I was resistant. The whole concept was repugnant. Working with metal, acid and various other chemicals, as well as with those strange tools, seemed much too indirect. And how could I bring my visceral experience of warm paint and welcoming canvas to a world of cold copper plates and hard steel tools?
He persisted and eventually I gave in, but the commission was put on hold. I took a six week course in printmaking at the Pratt Graphic Center, when it was still on Broadway, in Greenwich Village. After that I began making etchings and dry-points. Among those who knew me, I was the only one surprised to see my disdain and aversion quickly become curiosity and pleasure. Enchanted with this additional dimension of expression I bought a small press and began printing at home on week-ends. It was magical and thrilling, and it was aggravating: I loved the prints and making the plates, but I hated the actual printing. After about a year I gave my press to a friend.
Murray was also pleased and disappointed. He liked the work and sold it, but what he had in mind was lithography. When I complained that lithography was too complicated for me to want to grapple with, he said "Nonsense! You'll pick it up in twenty minutes." Because I would have a master printer doing the printing and my only responsibility would be drawing on the stones, I agreed. It was 1968 and Murray re-secured the commission I had previously evaded. The commission called for me to work at the Bank Street Atelier where, after first observing other artists and printers for a short while, I began drawing on a stone. That moment was the small beginning of what was to become an enormous undertaking that I would pursue, with a troubling mixture of deep joy and great frustration, for twenty-three years, through over four hundred and fifty images.
The experience at Bank Street was engrossing and gave me hints of lithography's secrets, but the master printers were not really much more than apprentices with a title. One notable disaster was my being given an uneven stone, a stone thicker at one end. After two weeks of eight hour days meticulously drawing on this inappropriately selected stone, they discovered, when they went to print it, the discrepancy in thickness, and that it was unprintable. "What now?" "You'll draw it again."
After a series of some successes and some mishaps I could see the esthetic potential for my working in this medium, but I wasn't sure I wanted to struggle with what seemed the hit and miss suspense of what each work would become. If my drawing on stone looked complete and as satisfying as I could imagine, why wouldn't it faithfully print? The answer was in finding a printer who was truly a master of his craft. And, of equal consequence, who himself was not an artist quietly resentful of having to earn a living by printing for a more fortunate colleague.

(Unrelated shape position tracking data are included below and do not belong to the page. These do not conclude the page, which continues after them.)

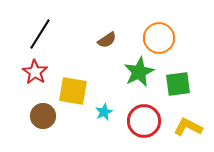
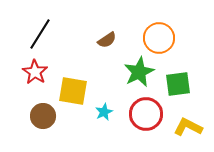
red circle: moved 2 px right, 7 px up
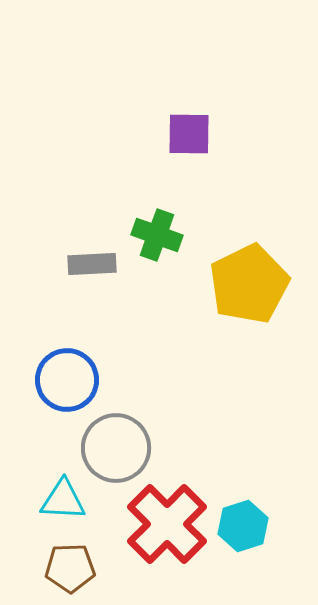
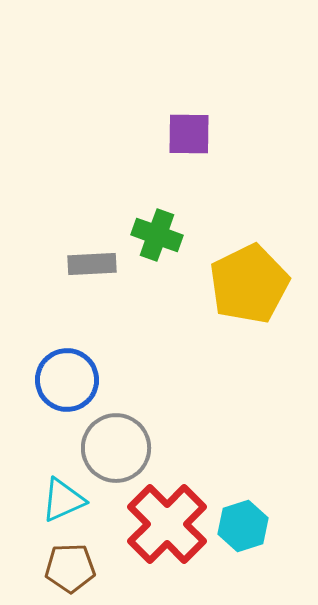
cyan triangle: rotated 27 degrees counterclockwise
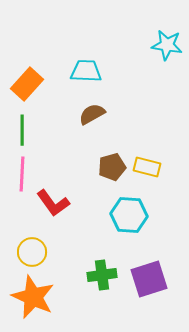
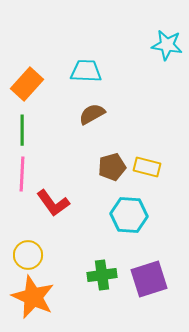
yellow circle: moved 4 px left, 3 px down
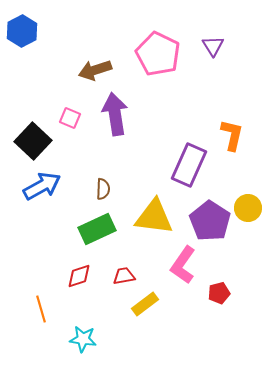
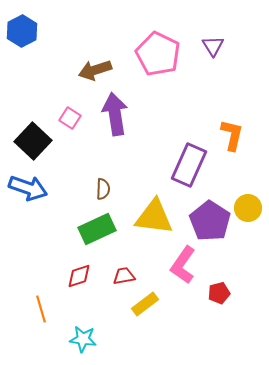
pink square: rotated 10 degrees clockwise
blue arrow: moved 14 px left, 2 px down; rotated 48 degrees clockwise
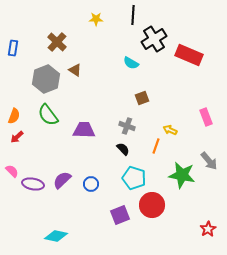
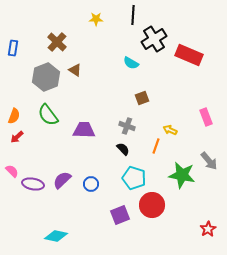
gray hexagon: moved 2 px up
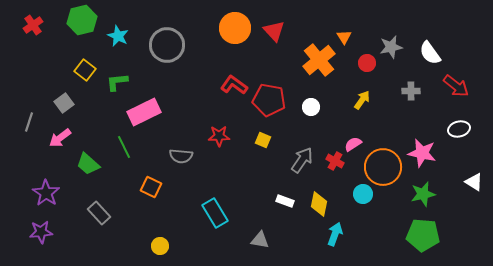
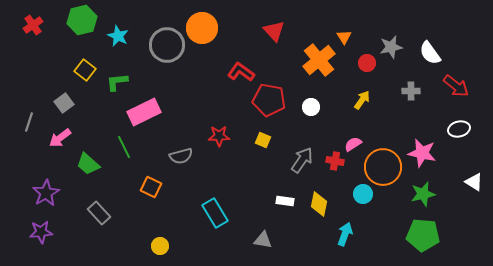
orange circle at (235, 28): moved 33 px left
red L-shape at (234, 85): moved 7 px right, 13 px up
gray semicircle at (181, 156): rotated 20 degrees counterclockwise
red cross at (335, 161): rotated 18 degrees counterclockwise
purple star at (46, 193): rotated 8 degrees clockwise
white rectangle at (285, 201): rotated 12 degrees counterclockwise
cyan arrow at (335, 234): moved 10 px right
gray triangle at (260, 240): moved 3 px right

At this time I was commissioned by Sylvan Cole, director of the Associated American Artists (AAA) to do two editions. Their printer was the workshop of George C. Miller & Son, and this was another important beginning in my career.
George Miller had died a few years before, and I went to print with his son, Burr. George had been the first fine art lithographer in America, in 1915, and he was widely considered to be the finest printer of black and white lithographs from stone in the world. Burr had apprenticed with his father, and he too was a devoted professional, a man of the highest standards, for whom the concept "good enough" would never do. Incidentally, it's relatively easy to learn to print a lithograph. The great dividing between the rare, gifted printer and all the others is the vast knowledge and the inventive resourcefulness that can be called upon when things go wrong, and in lithography things go wrong. That's when the master shows what he can do.

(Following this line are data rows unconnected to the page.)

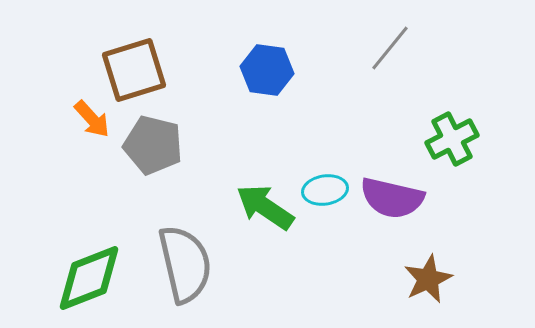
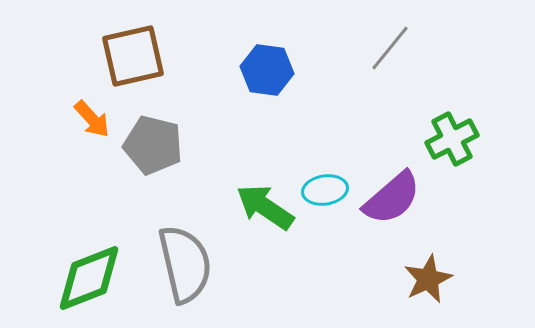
brown square: moved 1 px left, 14 px up; rotated 4 degrees clockwise
purple semicircle: rotated 54 degrees counterclockwise
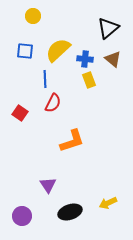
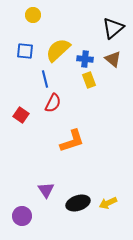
yellow circle: moved 1 px up
black triangle: moved 5 px right
blue line: rotated 12 degrees counterclockwise
red square: moved 1 px right, 2 px down
purple triangle: moved 2 px left, 5 px down
black ellipse: moved 8 px right, 9 px up
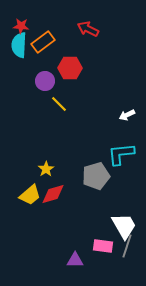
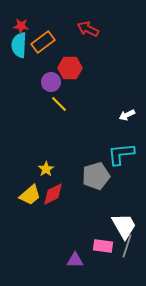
purple circle: moved 6 px right, 1 px down
red diamond: rotated 10 degrees counterclockwise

The Millers, father and son, had amassed a nice quantity of beautiful stones, all quarried from a certain section of the Bavarian Alps. This source was famous among lithograph printers for its fine blue-cast limestone, tightly grained and virtually vein free. The surfaces were inviting, even welcoming, and it was good to be working on them.
My work year soon assumed a regimen of drawing on stones at the Miller workshop, from seven-thirty in the morning until five in the afternoon, Monday through Friday, from early May until the end of August. The other eight months I painted. The workshop was in a large dingy loft. The floor was swept regularly, and that was the extent of any cleaning. For years it was just Burr, his assistant Julio, and me, day after day, mostly in silence. Light came from a large bank of windows facing north, the phone hardly rang, and when it did Burr kept the conversation business-like and terse. On occasion another artist might come in for a week or so. Sometimes a stone would arrive in a large crate from Thomas Hart Benton or Ivan Lorraine Albright. Or the elderly Louis Lozowick would appear with some zinc lithographic plates, and from time to time, the gentle, diminutive, Raphael Soyer would stop by. We would examine each other's work, and exchange opinions about various techniques, always curious and respectful.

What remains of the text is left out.